**Exercise goal**: Each line from the one holding "405 Oak Hill Drive, Killeen, Texas 76541" through the final line of the data below is to be given again exactly, and no other line is to appear.
══ Data listing
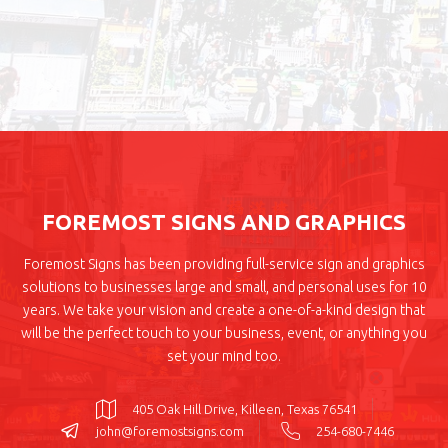
FOREMOST SIGNS AND GRAPHICS
Foremost Signs has been providing full-service sign and graphics
solutions to businesses large and small, and personal uses for 10
years. We take your vision and create a one-of-a-kind design that
will be the perfect touch to your business, event, or anything you
set your mind too.
405 Oak Hill Drive, Killeen, Texas 76541
john@foremostsigns.com
254-680-7446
════
**Reply to the exercise**:
405 Oak Hill Drive, Killeen, Texas 76541
john@foremostsigns.com
254-680-7446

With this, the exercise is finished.